**Task instructions**
Copy every line of the data in which the word "является" occurs.

[Extracted page text data]
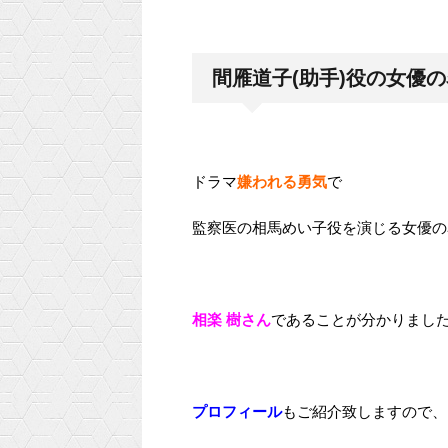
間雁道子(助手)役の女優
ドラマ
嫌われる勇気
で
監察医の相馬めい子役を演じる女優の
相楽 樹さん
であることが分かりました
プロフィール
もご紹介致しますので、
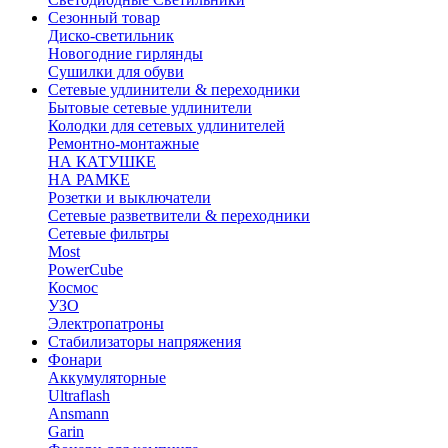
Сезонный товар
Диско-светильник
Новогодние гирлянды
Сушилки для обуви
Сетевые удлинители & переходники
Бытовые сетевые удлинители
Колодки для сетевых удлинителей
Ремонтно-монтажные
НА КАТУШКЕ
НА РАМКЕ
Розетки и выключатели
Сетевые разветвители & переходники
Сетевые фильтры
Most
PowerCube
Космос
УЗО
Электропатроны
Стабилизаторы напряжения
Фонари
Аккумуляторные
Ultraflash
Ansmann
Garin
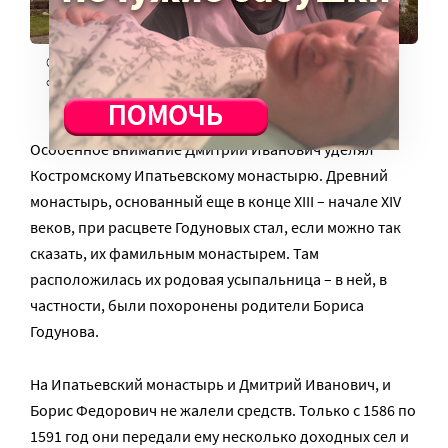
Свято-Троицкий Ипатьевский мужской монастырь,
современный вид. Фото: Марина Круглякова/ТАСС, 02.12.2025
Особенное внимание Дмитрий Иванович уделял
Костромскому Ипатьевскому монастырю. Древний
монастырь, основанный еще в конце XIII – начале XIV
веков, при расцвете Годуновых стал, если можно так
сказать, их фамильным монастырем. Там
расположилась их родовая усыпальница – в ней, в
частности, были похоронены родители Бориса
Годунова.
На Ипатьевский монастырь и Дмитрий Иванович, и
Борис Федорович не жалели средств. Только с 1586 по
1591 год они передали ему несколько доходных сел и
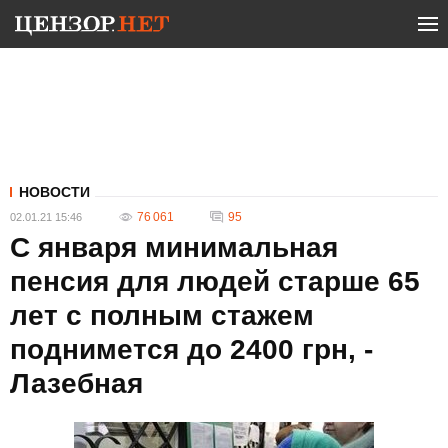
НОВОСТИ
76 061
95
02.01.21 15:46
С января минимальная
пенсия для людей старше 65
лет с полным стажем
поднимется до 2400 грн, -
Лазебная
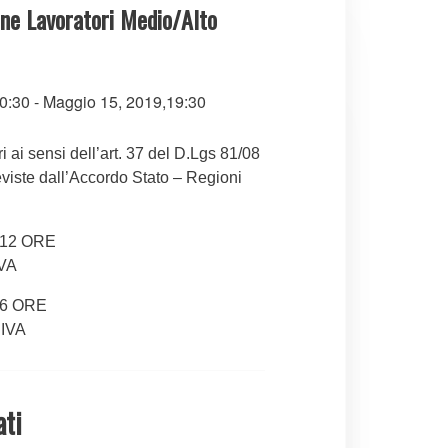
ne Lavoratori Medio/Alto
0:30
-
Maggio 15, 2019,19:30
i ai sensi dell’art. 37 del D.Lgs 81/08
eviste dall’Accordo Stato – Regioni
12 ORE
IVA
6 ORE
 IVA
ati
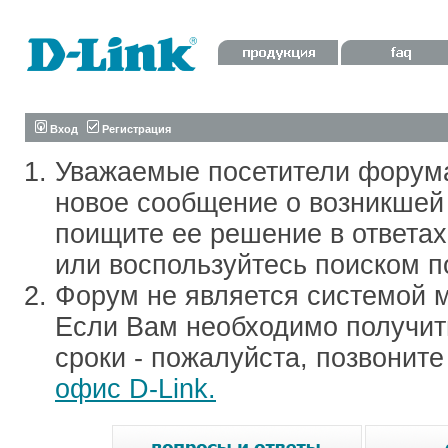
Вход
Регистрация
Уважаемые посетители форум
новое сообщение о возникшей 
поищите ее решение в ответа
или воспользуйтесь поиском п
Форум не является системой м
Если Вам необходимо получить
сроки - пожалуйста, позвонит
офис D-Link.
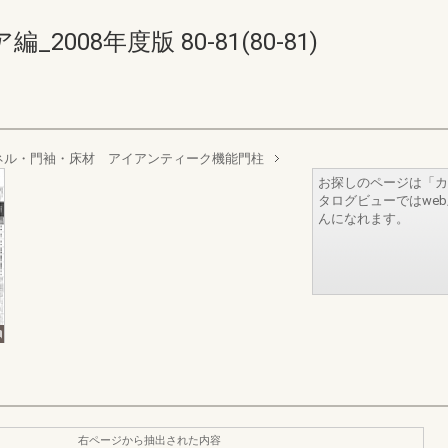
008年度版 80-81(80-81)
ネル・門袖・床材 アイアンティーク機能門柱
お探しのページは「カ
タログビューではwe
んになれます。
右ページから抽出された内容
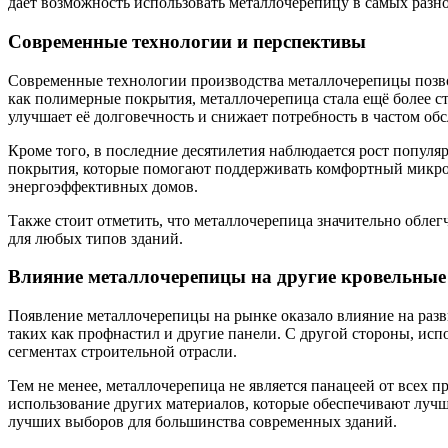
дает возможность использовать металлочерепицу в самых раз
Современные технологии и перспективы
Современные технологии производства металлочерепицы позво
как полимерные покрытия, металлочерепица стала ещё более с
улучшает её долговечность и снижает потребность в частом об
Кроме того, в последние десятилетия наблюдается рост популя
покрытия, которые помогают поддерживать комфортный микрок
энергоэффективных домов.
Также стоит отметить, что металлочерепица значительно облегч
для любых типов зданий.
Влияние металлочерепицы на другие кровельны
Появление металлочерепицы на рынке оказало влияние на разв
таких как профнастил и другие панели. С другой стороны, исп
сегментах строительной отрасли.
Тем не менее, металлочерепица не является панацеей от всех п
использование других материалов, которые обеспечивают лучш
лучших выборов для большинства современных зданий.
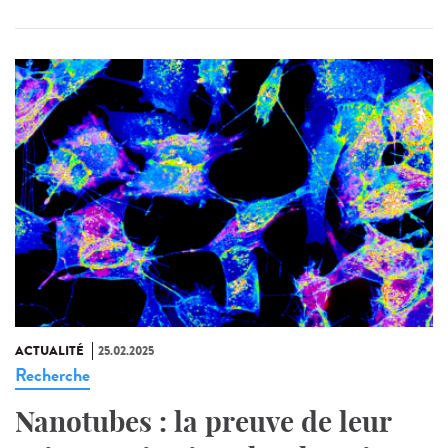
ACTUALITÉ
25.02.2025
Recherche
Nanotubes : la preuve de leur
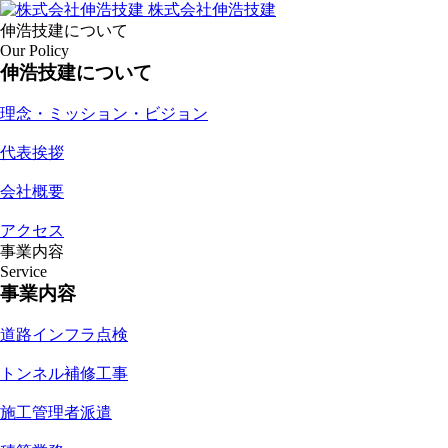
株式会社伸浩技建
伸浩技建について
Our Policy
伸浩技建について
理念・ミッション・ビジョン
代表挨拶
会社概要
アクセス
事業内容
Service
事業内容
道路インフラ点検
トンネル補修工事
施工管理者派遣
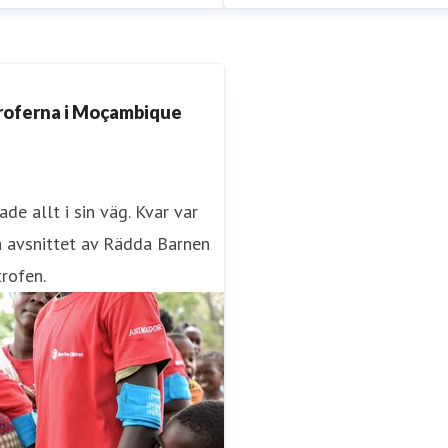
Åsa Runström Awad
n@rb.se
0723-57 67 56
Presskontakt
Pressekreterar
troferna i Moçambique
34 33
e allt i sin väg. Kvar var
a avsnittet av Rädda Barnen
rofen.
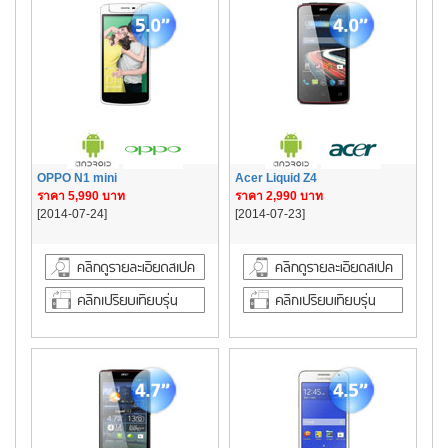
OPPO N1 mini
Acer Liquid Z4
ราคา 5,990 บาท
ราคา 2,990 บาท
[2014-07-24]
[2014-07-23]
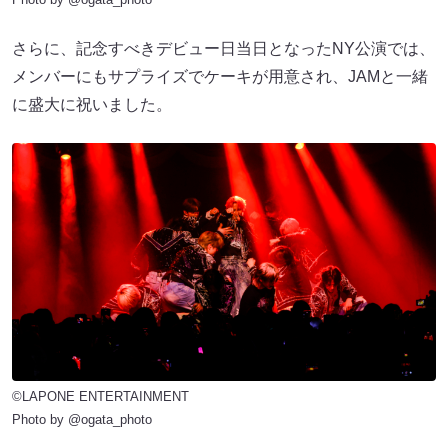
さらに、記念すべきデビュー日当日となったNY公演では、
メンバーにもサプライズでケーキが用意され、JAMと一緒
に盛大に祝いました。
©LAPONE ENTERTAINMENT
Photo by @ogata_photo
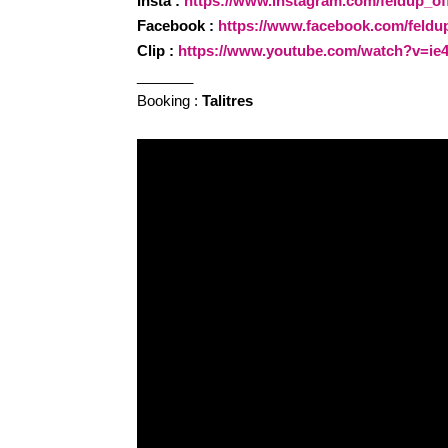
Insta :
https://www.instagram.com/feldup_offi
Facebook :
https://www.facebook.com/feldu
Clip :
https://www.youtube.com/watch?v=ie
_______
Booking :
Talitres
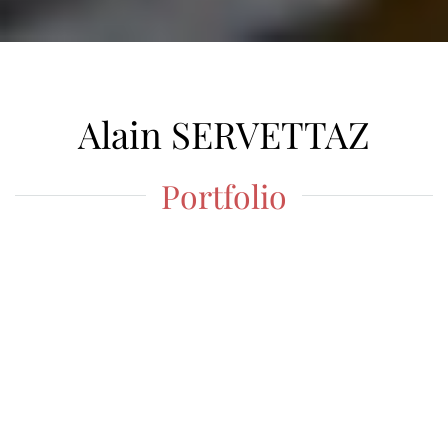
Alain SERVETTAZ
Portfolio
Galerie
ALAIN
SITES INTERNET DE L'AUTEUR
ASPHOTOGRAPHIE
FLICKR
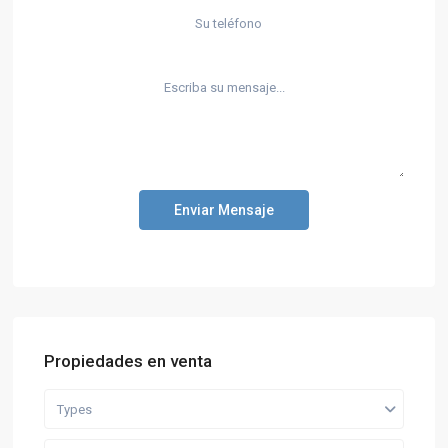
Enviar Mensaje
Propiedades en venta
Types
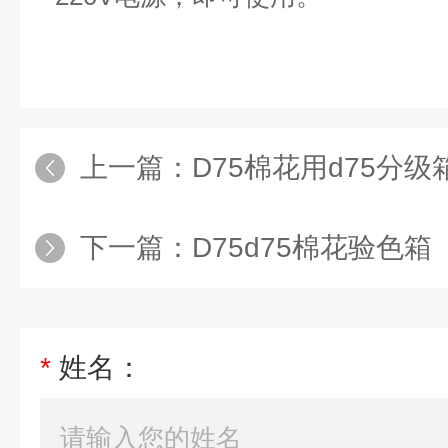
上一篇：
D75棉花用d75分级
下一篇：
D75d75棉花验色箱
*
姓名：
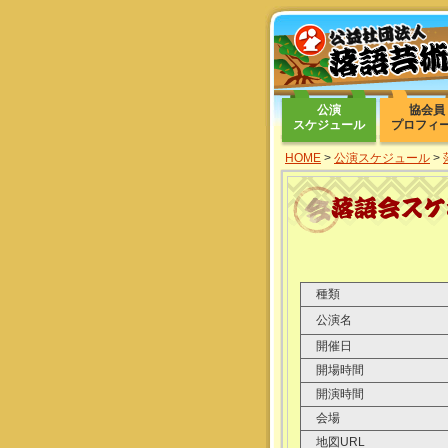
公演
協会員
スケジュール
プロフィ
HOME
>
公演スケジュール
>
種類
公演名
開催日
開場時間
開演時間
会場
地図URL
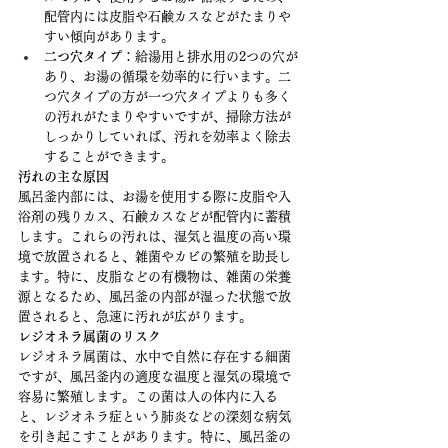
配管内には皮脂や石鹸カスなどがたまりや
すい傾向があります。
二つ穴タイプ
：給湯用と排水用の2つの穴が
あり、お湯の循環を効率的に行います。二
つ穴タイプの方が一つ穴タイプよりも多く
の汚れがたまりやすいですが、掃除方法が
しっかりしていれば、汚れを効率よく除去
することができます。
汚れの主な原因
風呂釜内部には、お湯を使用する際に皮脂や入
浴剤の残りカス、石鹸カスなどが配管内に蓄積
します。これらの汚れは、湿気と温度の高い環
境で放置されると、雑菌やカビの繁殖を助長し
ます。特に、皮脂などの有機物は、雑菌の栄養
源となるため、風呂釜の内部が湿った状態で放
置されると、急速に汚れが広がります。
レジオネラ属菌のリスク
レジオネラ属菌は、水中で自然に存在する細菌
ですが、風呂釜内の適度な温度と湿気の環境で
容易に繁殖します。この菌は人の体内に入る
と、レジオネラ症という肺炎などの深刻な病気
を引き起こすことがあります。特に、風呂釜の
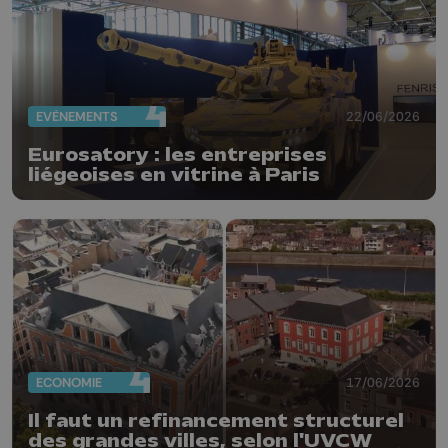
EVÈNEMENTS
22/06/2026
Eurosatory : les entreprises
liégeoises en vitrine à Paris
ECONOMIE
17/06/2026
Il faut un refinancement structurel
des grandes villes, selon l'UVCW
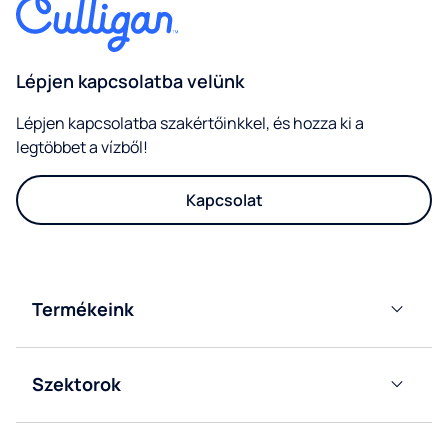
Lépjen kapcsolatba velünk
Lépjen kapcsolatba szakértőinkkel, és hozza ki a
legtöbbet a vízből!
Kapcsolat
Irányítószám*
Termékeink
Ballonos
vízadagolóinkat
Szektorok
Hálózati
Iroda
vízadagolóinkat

**Written response**
Форум не является системой м
Тем не менее, металлочерепица не является панацеей от всех п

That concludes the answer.